- **DATASET CONTENT**

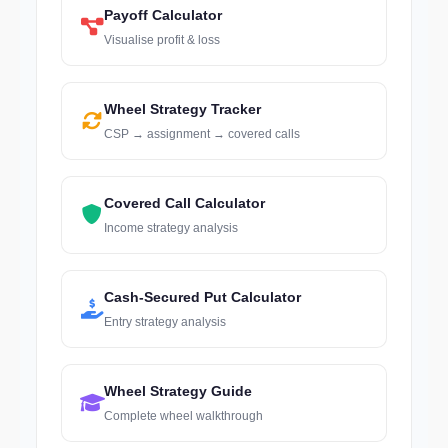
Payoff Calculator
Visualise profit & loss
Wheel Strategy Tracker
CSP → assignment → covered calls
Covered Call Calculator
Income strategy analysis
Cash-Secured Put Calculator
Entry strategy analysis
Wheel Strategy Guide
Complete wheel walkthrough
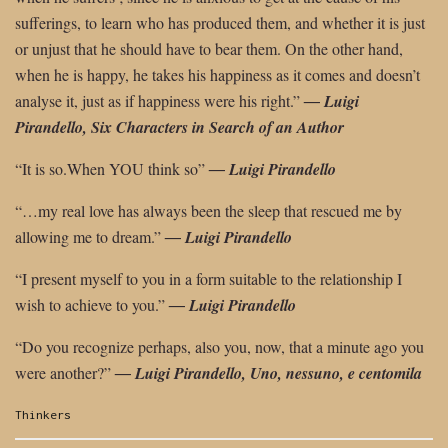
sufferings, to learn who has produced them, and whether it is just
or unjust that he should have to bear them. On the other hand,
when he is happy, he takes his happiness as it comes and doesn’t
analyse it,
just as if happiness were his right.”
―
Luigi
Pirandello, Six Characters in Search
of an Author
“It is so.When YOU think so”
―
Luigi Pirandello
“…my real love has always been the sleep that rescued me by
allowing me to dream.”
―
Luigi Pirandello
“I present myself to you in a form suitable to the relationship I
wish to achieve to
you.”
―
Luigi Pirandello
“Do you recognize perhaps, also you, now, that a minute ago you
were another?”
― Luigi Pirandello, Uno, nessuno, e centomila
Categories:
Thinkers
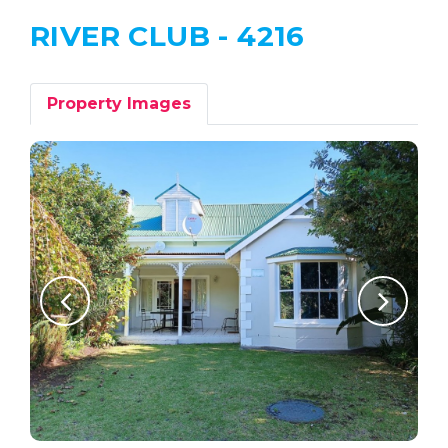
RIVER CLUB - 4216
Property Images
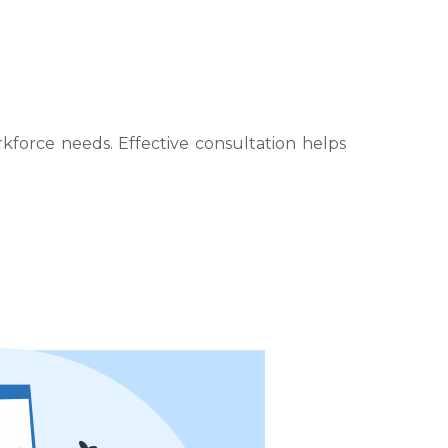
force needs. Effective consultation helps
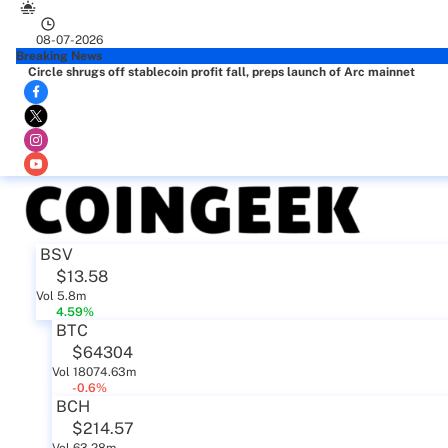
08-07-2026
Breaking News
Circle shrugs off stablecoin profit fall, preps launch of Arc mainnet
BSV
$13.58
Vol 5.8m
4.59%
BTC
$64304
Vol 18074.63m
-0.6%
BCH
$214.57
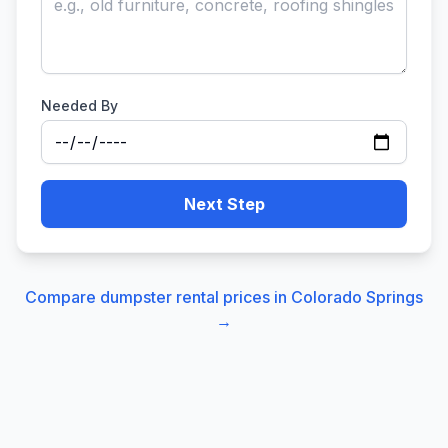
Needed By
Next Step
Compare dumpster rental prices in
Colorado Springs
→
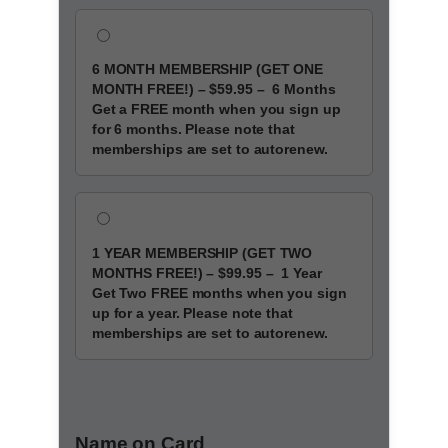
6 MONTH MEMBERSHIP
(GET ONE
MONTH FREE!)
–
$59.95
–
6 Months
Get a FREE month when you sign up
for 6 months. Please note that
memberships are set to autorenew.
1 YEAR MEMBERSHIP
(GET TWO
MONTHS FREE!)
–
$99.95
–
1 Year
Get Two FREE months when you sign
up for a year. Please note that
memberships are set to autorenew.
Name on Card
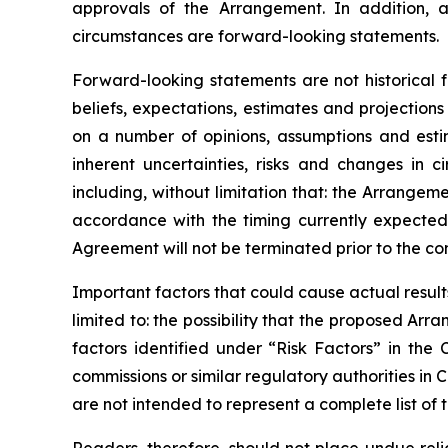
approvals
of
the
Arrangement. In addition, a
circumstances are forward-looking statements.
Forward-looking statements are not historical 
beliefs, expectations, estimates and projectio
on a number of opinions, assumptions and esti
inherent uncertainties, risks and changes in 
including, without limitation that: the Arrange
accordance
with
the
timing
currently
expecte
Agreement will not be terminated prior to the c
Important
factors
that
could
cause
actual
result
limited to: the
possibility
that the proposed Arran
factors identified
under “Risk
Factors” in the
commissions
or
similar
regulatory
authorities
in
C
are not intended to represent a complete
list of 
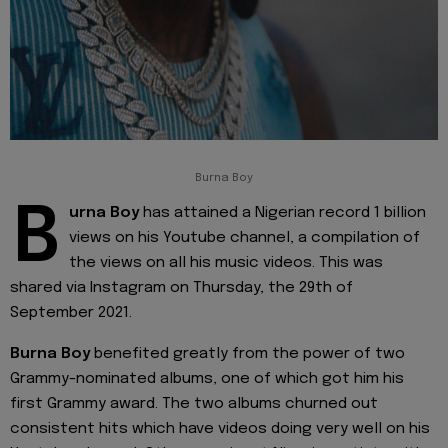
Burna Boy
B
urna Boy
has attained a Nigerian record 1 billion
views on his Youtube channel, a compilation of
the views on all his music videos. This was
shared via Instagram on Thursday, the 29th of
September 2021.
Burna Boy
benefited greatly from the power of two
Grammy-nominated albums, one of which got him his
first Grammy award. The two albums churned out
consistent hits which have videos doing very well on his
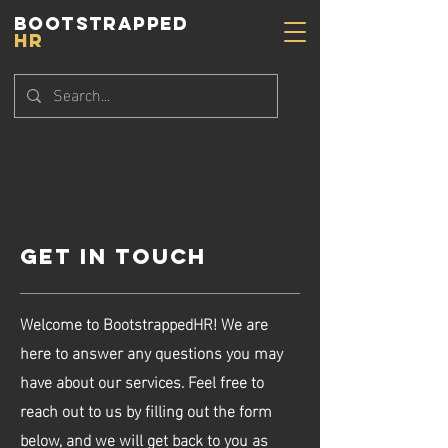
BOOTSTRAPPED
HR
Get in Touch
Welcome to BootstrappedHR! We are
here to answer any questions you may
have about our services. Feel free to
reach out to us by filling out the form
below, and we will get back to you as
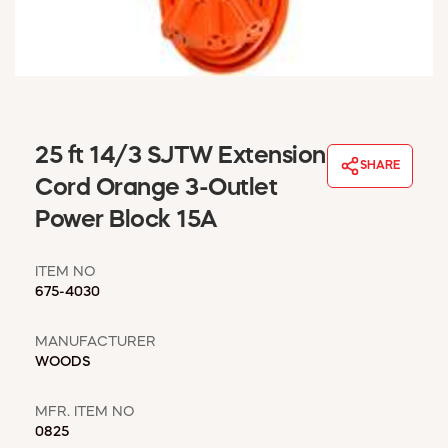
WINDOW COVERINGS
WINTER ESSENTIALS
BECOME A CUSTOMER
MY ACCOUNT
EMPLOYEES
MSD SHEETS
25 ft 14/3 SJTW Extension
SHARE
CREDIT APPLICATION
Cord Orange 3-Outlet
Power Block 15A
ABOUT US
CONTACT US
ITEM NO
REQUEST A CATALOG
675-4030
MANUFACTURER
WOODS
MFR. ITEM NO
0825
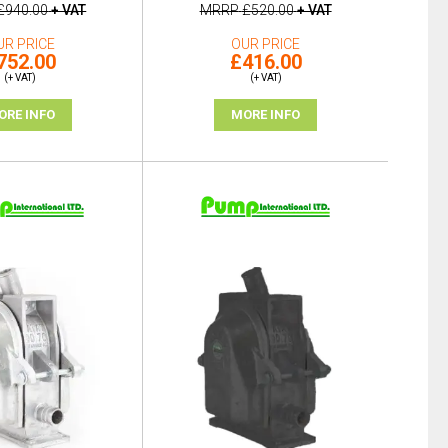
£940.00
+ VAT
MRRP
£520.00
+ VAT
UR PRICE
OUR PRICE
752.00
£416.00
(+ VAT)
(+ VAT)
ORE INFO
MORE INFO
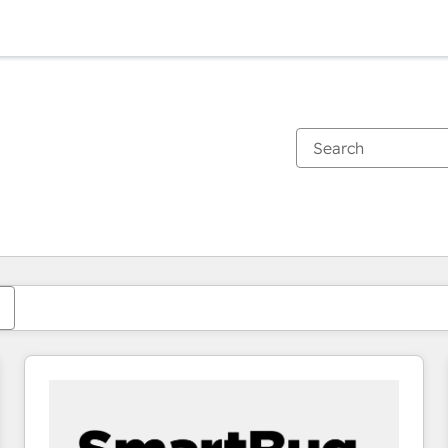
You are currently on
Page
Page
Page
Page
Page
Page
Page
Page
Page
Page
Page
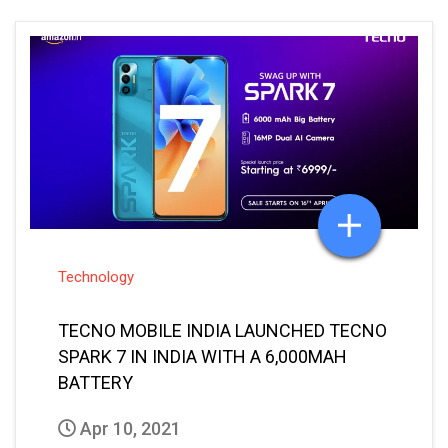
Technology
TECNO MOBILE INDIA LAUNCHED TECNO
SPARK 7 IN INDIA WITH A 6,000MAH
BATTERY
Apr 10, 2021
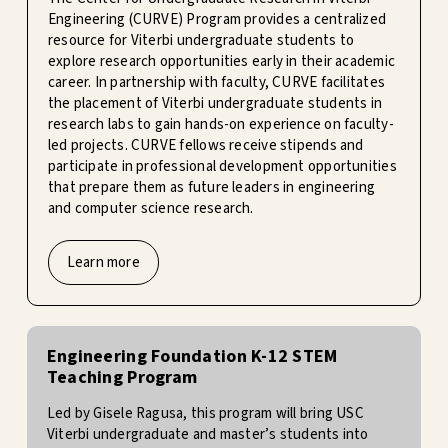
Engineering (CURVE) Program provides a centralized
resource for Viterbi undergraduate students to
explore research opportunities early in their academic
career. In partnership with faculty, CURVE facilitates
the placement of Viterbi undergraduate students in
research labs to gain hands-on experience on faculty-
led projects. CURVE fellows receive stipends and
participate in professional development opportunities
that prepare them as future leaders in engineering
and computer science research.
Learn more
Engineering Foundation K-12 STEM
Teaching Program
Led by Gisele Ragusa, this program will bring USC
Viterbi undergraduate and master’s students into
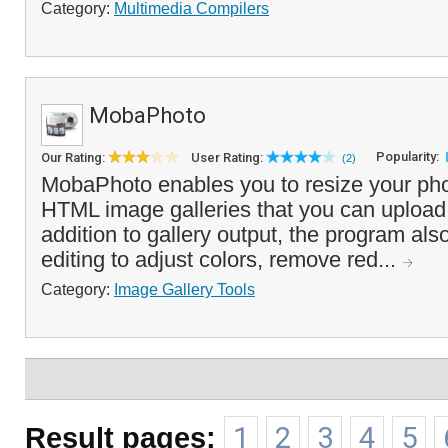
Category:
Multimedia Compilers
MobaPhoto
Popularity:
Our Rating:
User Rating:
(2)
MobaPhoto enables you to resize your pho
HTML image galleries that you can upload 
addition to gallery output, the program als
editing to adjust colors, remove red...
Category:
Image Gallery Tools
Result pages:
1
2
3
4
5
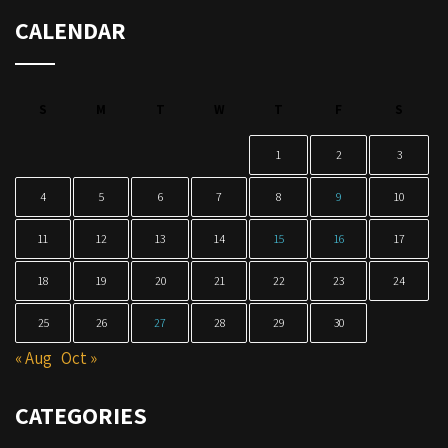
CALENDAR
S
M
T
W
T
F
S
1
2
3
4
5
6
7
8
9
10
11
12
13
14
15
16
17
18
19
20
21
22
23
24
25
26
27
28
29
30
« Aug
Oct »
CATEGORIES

- **TASK DETAILS**
Only the lines from the one containing "Cord Orange 3-Outlet" through the last line of the entries belong in the answer, given again exactly. Images stay out.

- **SOLVED PROBLEM**
Cord Orange 3-Outlet
Power Block 15A
ABOUT US
CONTACT US
ITEM NO
REQUEST A CATALOG
675-4030
MANUFACTURER
WOODS
MFR. ITEM NO
0825
£940.00
+ VAT
MRRP
£520.00
+ VAT
UR PRICE
OUR PRICE
752.00
£416.00
(+ VAT)
(+ VAT)
ORE INFO
MORE INFO
You are currently on
Page
Page
Page
Page
Page
Page
Page
Page
Page
Page
Page
Technology
TECNO MOBILE INDIA LAUNCHED TECNO
SPARK 7 IN INDIA WITH A 6,000MAH
BATTERY
Apr 10, 2021
Engineering (CURVE) Program provides a centralized
resource for Viterbi undergraduate students to
explore research opportunities early in their academic
career. In partnership with faculty, CURVE facilitates
the placement of Viterbi undergraduate students in
research labs to gain hands-on experience on faculty-
led projects. CURVE fellows receive stipends and
participate in professional development opportunities
that prepare them as future leaders in engineering
and computer science research.
Learn more
Engineering Foundation K-12 STEM
Teaching Program
Led by Gisele Ragusa, this program will bring USC
Viterbi undergraduate and master’s students into
Category:
Multimedia Compilers
MobaPhoto
Popularity:
Our Rating:
User Rating:
(2)
MobaPhoto enables you to resize your pho
HTML image galleries that you can upload 
addition to gallery output, the program als
editing to adjust colors, remove red...
Category:
Image Gallery Tools
Result pages:
1
2
3
4
5
CALENDAR
S
M
T
W
T
F
S
1
2
3
4
5
6
7
8
9
10
11
12
13
14
15
16
17
18
19
20
21
22
23
24
25
26
27
28
29
30
« Aug
Oct »
CATEGORIES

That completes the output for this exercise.